Regulation, Oversight, and Institutional Appeal
A key differentiator of Binance’s TradFi perpetual contracts is regulation. The products are offered through a regulated Binance-affiliated entity operating under a recognized financial regulatory framework. This structure is designed to meet compliance standards required by institutional traders, including asset managers, proprietary trading firms, and hedge funds.
Institutional participation in crypto derivatives has grown rapidly, with estimates showing that over 35% of global crypto futures volume in 2025 originated from professional and institutional traders. Regulated TradFi perpetuals could accelerate that trend by offering familiar asset exposure within a modern derivatives framework.

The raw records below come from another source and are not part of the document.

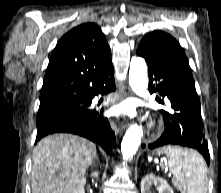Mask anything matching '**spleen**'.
<instances>
[{"label": "spleen", "instance_id": "obj_1", "mask_svg": "<svg viewBox=\"0 0 221 193\" xmlns=\"http://www.w3.org/2000/svg\"><path fill=\"white\" fill-rule=\"evenodd\" d=\"M172 183L181 193H207V166L203 157L190 146H163Z\"/></svg>", "mask_w": 221, "mask_h": 193}]
</instances>
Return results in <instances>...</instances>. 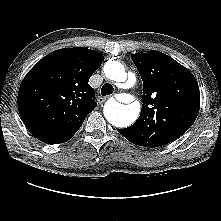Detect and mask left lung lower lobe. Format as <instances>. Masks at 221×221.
I'll return each instance as SVG.
<instances>
[{"mask_svg":"<svg viewBox=\"0 0 221 221\" xmlns=\"http://www.w3.org/2000/svg\"><path fill=\"white\" fill-rule=\"evenodd\" d=\"M119 131V133L121 134V135H123L127 140H130V133L126 130V129H119L118 130Z\"/></svg>","mask_w":221,"mask_h":221,"instance_id":"left-lung-lower-lobe-1","label":"left lung lower lobe"}]
</instances>
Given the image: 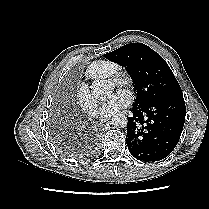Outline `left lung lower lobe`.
I'll return each mask as SVG.
<instances>
[{
    "label": "left lung lower lobe",
    "instance_id": "left-lung-lower-lobe-1",
    "mask_svg": "<svg viewBox=\"0 0 209 209\" xmlns=\"http://www.w3.org/2000/svg\"><path fill=\"white\" fill-rule=\"evenodd\" d=\"M185 115L183 94L133 106L126 136L130 153L144 162L166 158L180 139Z\"/></svg>",
    "mask_w": 209,
    "mask_h": 209
}]
</instances>
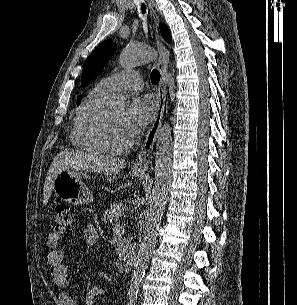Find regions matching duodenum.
Segmentation results:
<instances>
[{"label": "duodenum", "mask_w": 297, "mask_h": 305, "mask_svg": "<svg viewBox=\"0 0 297 305\" xmlns=\"http://www.w3.org/2000/svg\"><path fill=\"white\" fill-rule=\"evenodd\" d=\"M135 259H136V251H135L134 246H132L127 251L126 258L124 261V271L125 272L131 271V269L134 265Z\"/></svg>", "instance_id": "obj_1"}]
</instances>
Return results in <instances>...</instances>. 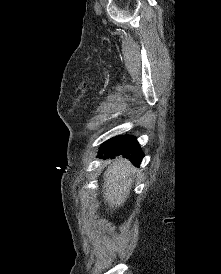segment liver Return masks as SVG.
<instances>
[{
  "instance_id": "1",
  "label": "liver",
  "mask_w": 221,
  "mask_h": 274,
  "mask_svg": "<svg viewBox=\"0 0 221 274\" xmlns=\"http://www.w3.org/2000/svg\"><path fill=\"white\" fill-rule=\"evenodd\" d=\"M132 164L124 158H116L104 174L103 191L110 209L119 208L130 195L133 180Z\"/></svg>"
}]
</instances>
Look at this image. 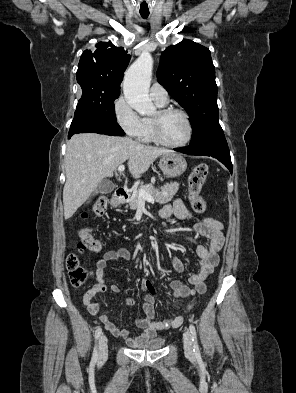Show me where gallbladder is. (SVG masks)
I'll return each instance as SVG.
<instances>
[{"instance_id": "bac80fb5", "label": "gallbladder", "mask_w": 296, "mask_h": 393, "mask_svg": "<svg viewBox=\"0 0 296 393\" xmlns=\"http://www.w3.org/2000/svg\"><path fill=\"white\" fill-rule=\"evenodd\" d=\"M115 184L113 182H111L108 179H103L98 186L95 188L93 195H96L98 193L101 194H108L113 192V190L115 189Z\"/></svg>"}]
</instances>
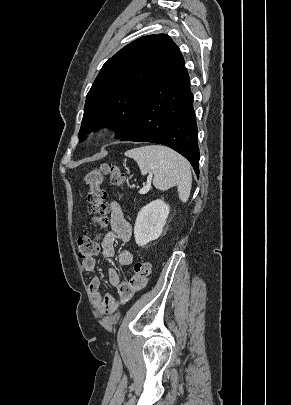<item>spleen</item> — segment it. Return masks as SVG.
<instances>
[{
    "label": "spleen",
    "mask_w": 291,
    "mask_h": 405,
    "mask_svg": "<svg viewBox=\"0 0 291 405\" xmlns=\"http://www.w3.org/2000/svg\"><path fill=\"white\" fill-rule=\"evenodd\" d=\"M126 156L133 158L142 173H153V184L159 190L177 186L179 199L187 202L192 185L190 165L174 150L160 145H149L128 150Z\"/></svg>",
    "instance_id": "1"
}]
</instances>
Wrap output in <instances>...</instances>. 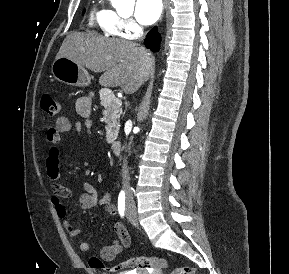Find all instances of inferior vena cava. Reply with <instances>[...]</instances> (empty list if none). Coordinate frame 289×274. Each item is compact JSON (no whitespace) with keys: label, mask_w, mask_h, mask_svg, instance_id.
Segmentation results:
<instances>
[{"label":"inferior vena cava","mask_w":289,"mask_h":274,"mask_svg":"<svg viewBox=\"0 0 289 274\" xmlns=\"http://www.w3.org/2000/svg\"><path fill=\"white\" fill-rule=\"evenodd\" d=\"M141 34H143V31L141 30L140 32ZM122 177H123V188L126 191V194H130V185H129V176H128V168H127V161L124 160L123 162V166H122Z\"/></svg>","instance_id":"obj_1"}]
</instances>
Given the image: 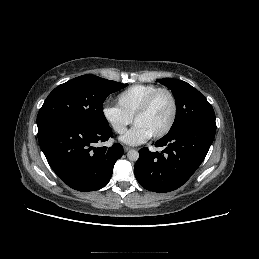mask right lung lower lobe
Returning a JSON list of instances; mask_svg holds the SVG:
<instances>
[{
	"label": "right lung lower lobe",
	"instance_id": "obj_1",
	"mask_svg": "<svg viewBox=\"0 0 259 259\" xmlns=\"http://www.w3.org/2000/svg\"><path fill=\"white\" fill-rule=\"evenodd\" d=\"M110 137V126L94 127L73 120H57L38 128L39 144L50 167L69 187L83 192L104 187L123 155L119 143L93 147Z\"/></svg>",
	"mask_w": 259,
	"mask_h": 259
}]
</instances>
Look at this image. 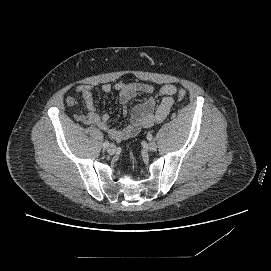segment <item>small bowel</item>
Returning a JSON list of instances; mask_svg holds the SVG:
<instances>
[{
	"label": "small bowel",
	"mask_w": 271,
	"mask_h": 271,
	"mask_svg": "<svg viewBox=\"0 0 271 271\" xmlns=\"http://www.w3.org/2000/svg\"><path fill=\"white\" fill-rule=\"evenodd\" d=\"M75 91L81 96L86 111L77 112L75 119L86 125H94L106 132L112 139L121 141L137 135L141 129L161 123L170 113L174 103L173 95L177 88L172 84H166L159 88L146 83H116L105 84L102 92H116L123 106V113L127 112L126 105L135 97L147 95L144 102L136 105L130 113V122L123 128L117 129L110 125L109 116L100 115L97 111L93 88L90 85H79ZM161 101L158 103V99ZM66 103L69 106H77L78 100L74 96H68Z\"/></svg>",
	"instance_id": "small-bowel-1"
}]
</instances>
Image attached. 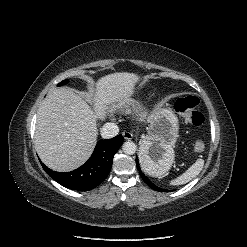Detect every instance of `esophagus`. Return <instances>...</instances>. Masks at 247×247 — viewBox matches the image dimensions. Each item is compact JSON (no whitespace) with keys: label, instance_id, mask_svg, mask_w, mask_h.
Wrapping results in <instances>:
<instances>
[{"label":"esophagus","instance_id":"obj_1","mask_svg":"<svg viewBox=\"0 0 247 247\" xmlns=\"http://www.w3.org/2000/svg\"><path fill=\"white\" fill-rule=\"evenodd\" d=\"M122 136L126 140H131L133 138V134L131 132H129V131L122 132Z\"/></svg>","mask_w":247,"mask_h":247}]
</instances>
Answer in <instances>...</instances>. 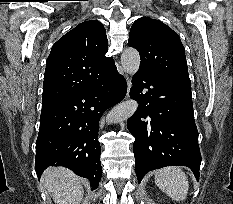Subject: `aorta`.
<instances>
[{
  "label": "aorta",
  "instance_id": "1",
  "mask_svg": "<svg viewBox=\"0 0 233 204\" xmlns=\"http://www.w3.org/2000/svg\"><path fill=\"white\" fill-rule=\"evenodd\" d=\"M121 64L125 72L134 75L140 66V55L134 48H126L121 54ZM138 103L135 100H127L113 108L107 115L108 123H118L127 120L137 110Z\"/></svg>",
  "mask_w": 233,
  "mask_h": 204
}]
</instances>
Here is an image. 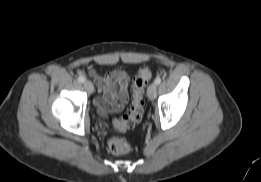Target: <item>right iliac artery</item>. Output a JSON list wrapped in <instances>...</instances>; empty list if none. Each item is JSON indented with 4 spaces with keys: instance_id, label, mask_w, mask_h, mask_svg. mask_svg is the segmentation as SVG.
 Returning a JSON list of instances; mask_svg holds the SVG:
<instances>
[{
    "instance_id": "82829eb1",
    "label": "right iliac artery",
    "mask_w": 261,
    "mask_h": 182,
    "mask_svg": "<svg viewBox=\"0 0 261 182\" xmlns=\"http://www.w3.org/2000/svg\"><path fill=\"white\" fill-rule=\"evenodd\" d=\"M78 81L81 82V83H83V82L85 81V78H84L83 76H79V77H78Z\"/></svg>"
}]
</instances>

Why 24/7 TradFi Trading Changes the Market
Traditional commodity markets close for approximately 65 hours per week, during which price risk continues but trading access does not. Binance’s model allows traders to react instantly to macroeconomic events such as:
Central bank announcements
Inflation data releases
Geopolitical developments
Historical volatility data shows that over 20% of major gold price movements between 2020 and 2024 occurred outside U.S. market hours, highlighting the demand for continuous access.
Impact on Binance’s Futures Ecosystem
Binance Futures remains the largest derivatives platform globally, processing an average of $60-70 billion in daily trading volume across cryptocurrency contracts. Analysts expect TradFi perpetuals to initially contribute 2-4% of total futures volume, with growth potential as more assets are added.
Early adoption metrics indicate strong interest, with gold perpetual contracts recording tens of millions of dollars in notional volume within the first 48 hours of launch.
What Comes Next
Binance has signaled that additional TradFi assets may be introduced, potentially including major equity indices, energy commodities, or macro-linked instruments subject to regulatory approval.
As demand for hybrid financial products grows, regulated TradFi perpetual contracts may represent the next major evolution in derivatives trading, blending traditional asset stability with crypto-market efficiency.